Health authorities on alert after extensive flooding in Europe
Annette Tuffs, Heidelberg
Xavier Bosch, Barcelona
Hundreds of severely ill patients, including 80 patients who were in intensive care, were successfully evacuated from Dresden's University Hospital last week when the river Elbe exceeded the previous flood record of more than 9 m and no end of the flooding was in sight.
The hospital, only 500m from the river, normally treats 1200 patients. The main logistical problem in the crisis was to transfer the 80 intensive care patients. When suitable beds were found elsewhere the patients were taken to Dresden airport. Army hospital aeroplanes or helicopters transported them to university hospitals in Leipzig, Berlin, Cologne, and Hamburg.
Earlier in the week Dresden's hospitals had begun to dismiss all non-urgent cases and to put off operations. Doctors and hospital managers searched for beds in nearby hospitals.

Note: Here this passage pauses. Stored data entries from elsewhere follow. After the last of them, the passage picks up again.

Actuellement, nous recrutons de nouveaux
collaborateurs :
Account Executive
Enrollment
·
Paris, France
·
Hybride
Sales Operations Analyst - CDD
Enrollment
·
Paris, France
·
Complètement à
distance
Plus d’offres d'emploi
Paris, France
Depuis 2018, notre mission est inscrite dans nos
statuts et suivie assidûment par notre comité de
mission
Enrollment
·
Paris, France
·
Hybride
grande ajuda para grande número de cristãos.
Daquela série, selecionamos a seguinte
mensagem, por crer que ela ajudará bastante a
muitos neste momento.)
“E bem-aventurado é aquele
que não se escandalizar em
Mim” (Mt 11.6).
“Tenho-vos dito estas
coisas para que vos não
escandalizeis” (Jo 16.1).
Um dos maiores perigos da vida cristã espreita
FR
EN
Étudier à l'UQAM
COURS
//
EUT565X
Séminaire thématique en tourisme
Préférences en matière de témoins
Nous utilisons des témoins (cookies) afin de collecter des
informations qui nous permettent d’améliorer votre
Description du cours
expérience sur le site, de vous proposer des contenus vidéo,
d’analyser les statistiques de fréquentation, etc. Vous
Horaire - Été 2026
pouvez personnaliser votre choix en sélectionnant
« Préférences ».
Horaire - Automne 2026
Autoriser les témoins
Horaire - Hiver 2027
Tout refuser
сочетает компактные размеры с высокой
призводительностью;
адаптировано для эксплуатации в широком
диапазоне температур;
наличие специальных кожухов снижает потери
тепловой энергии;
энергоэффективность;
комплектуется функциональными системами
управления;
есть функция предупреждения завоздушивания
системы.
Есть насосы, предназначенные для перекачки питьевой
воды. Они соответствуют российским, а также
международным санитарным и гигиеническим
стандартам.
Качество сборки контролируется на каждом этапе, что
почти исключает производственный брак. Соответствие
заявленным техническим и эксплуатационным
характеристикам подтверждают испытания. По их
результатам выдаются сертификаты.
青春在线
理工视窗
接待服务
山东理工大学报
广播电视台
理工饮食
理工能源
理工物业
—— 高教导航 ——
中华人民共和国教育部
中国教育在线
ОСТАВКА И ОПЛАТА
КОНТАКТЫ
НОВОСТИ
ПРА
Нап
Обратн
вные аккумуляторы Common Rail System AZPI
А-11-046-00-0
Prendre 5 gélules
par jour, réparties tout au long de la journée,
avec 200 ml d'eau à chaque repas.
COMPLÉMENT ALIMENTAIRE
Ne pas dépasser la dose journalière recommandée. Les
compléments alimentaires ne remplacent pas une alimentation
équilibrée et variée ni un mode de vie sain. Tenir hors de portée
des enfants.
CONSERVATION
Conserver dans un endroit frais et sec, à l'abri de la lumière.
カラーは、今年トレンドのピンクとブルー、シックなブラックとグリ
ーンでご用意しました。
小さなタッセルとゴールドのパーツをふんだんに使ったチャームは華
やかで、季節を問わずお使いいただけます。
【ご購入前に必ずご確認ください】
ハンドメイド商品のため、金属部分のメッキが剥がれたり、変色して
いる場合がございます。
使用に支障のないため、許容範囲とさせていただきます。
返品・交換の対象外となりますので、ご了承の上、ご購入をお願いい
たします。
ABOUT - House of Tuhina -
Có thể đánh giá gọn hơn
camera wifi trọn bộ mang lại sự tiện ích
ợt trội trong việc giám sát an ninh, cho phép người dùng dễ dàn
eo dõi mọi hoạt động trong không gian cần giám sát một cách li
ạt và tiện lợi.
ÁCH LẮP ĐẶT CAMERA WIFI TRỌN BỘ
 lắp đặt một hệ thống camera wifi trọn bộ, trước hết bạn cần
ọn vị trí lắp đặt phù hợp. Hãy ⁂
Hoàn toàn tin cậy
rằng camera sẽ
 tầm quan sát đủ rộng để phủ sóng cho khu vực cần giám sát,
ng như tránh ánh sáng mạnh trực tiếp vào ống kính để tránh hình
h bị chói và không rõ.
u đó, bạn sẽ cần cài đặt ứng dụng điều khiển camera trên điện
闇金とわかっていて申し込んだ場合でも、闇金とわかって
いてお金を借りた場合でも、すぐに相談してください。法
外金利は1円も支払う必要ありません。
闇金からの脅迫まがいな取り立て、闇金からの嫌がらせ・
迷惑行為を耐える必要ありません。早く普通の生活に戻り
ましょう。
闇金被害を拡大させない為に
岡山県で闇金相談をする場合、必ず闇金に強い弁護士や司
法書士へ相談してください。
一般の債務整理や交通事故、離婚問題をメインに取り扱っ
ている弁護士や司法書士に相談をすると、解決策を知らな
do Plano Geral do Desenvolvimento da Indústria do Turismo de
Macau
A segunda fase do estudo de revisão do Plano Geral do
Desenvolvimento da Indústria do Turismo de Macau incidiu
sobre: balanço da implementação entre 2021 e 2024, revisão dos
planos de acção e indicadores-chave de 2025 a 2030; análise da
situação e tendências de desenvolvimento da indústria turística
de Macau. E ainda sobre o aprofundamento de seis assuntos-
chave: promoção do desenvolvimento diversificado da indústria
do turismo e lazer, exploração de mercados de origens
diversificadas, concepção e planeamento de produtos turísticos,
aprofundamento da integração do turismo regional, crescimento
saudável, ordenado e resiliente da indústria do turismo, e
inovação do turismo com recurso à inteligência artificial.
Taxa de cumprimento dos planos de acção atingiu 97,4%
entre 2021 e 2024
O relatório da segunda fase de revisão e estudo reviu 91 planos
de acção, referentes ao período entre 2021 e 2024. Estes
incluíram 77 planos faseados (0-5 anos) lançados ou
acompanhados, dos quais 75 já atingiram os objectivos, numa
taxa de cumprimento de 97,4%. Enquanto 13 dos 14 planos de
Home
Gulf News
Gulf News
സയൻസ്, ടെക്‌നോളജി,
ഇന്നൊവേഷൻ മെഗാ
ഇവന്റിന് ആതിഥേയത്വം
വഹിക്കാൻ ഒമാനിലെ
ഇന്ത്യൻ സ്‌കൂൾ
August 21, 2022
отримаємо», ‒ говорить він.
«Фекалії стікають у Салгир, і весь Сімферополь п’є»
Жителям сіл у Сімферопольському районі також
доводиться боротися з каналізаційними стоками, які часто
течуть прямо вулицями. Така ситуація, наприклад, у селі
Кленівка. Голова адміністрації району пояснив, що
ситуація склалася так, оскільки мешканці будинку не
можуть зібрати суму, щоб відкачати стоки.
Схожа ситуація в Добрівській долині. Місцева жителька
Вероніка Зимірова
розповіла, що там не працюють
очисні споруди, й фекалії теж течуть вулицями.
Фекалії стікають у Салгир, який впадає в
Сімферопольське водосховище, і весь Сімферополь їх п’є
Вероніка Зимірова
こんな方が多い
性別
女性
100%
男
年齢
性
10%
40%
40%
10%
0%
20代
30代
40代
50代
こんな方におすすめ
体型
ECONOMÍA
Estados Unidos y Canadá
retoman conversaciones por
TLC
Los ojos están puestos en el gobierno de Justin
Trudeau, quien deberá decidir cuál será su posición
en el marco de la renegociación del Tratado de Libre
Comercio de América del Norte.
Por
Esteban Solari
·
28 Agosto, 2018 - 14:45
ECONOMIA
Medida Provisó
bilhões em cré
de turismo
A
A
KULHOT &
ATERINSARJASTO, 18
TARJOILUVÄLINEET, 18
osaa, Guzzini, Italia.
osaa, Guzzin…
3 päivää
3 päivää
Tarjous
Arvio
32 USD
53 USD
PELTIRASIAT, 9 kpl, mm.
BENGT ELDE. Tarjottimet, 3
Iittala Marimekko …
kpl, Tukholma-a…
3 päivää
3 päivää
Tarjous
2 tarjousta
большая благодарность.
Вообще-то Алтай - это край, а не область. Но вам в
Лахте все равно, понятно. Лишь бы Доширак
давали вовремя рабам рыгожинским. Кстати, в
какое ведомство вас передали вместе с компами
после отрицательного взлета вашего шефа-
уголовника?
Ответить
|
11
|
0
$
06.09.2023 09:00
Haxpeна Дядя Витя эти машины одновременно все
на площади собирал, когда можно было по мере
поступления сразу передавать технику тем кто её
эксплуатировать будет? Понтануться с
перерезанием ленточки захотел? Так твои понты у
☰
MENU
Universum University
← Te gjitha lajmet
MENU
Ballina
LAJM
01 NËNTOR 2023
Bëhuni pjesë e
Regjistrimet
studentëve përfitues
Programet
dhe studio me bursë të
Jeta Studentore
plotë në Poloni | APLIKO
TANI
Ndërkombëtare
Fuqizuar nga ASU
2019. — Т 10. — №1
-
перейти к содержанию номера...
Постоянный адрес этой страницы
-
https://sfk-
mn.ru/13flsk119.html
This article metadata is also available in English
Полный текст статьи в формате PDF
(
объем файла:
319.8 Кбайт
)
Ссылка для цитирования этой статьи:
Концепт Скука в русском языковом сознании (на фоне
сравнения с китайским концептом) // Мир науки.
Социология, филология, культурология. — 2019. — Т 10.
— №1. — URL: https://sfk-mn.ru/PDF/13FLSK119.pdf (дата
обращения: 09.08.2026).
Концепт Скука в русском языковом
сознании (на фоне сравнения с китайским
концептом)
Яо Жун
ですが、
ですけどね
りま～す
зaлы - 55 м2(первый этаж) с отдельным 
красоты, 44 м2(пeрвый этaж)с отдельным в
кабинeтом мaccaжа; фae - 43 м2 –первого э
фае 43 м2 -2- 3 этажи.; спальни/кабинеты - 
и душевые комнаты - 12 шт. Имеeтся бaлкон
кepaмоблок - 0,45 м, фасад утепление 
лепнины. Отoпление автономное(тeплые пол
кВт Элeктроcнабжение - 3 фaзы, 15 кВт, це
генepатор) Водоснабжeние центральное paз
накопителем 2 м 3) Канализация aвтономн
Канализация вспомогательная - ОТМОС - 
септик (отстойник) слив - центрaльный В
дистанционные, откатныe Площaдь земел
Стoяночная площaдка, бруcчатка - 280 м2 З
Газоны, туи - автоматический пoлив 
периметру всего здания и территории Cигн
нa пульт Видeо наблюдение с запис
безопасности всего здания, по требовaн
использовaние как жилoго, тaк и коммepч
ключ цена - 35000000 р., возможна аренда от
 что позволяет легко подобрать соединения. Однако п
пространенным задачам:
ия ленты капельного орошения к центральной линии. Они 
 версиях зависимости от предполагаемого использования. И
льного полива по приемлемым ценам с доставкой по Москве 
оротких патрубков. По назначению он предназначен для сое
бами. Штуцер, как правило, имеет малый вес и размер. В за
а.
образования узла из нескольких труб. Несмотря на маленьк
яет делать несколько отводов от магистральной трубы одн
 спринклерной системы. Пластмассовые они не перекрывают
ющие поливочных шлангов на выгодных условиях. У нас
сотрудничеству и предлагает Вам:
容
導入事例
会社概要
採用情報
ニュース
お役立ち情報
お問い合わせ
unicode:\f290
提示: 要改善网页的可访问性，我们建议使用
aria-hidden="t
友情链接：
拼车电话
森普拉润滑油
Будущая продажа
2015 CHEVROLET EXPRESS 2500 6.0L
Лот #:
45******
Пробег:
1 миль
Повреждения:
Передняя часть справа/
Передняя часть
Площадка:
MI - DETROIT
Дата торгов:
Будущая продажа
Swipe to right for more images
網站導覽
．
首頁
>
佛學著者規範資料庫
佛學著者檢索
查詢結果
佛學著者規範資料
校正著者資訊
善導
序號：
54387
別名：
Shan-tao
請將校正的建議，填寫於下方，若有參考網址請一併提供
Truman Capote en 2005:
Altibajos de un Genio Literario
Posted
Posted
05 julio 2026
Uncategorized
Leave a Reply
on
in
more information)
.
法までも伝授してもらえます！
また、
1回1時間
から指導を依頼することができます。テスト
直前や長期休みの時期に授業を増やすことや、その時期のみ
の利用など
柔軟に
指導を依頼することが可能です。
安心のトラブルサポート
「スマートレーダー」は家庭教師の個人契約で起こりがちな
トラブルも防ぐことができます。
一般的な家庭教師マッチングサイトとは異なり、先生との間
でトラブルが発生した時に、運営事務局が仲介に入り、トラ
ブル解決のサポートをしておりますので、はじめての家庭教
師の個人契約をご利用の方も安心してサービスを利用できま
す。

The only patients left were 10 people who recently received a bone marrow transplant. Their evacuation was considered too risky because of their very low immune defence capacities.
Meanwhile, it is feared that the flooding of chemical plants in the Czech Republic as well as in Germany could cause longstanding environmental problems.
In Spain, a village near Barcelona has been hit by an outbreak of shigellosis, affecting over 10% of the population. The outbreak, caused by Shigella sonnei, has been linked to consumption of drinking water that may have been contaminated after heavy rains caused floods in Catalonia in the first week of August.
The outbreak, affecting 670 people among the population of 6600 in the town of Santa Maria de Palautordera, caused a gastroenteritis-like disease, with some people having dysentery and bloody diarrhoea.
Although no one has died, 20 patients have been admitted to a nearby hospital because of the severity of dysentery symptoms. The Catalan government's health department said everyone affected received water from one of four companies supplying drinking water to the village.
Shigella infections are responsible for an estimated 600000 deaths a year around the world, mainly in developing countries.
Last week the health ministry of Saxony, Germany, recommended that people should not drink tap water in the worst affected cities, such as Dresden. And the Czech government will vaccinate about 65000 children against hepatitis A, which can spread when sewage systems are damaged and infected faeces enter drinking water.
The health minister of the Czech Republic has asked the government to provide 3.5m (£2.2m; $3.4m) for other public health measures after the floods, including testing of drinking water and distribution of water disinfectant.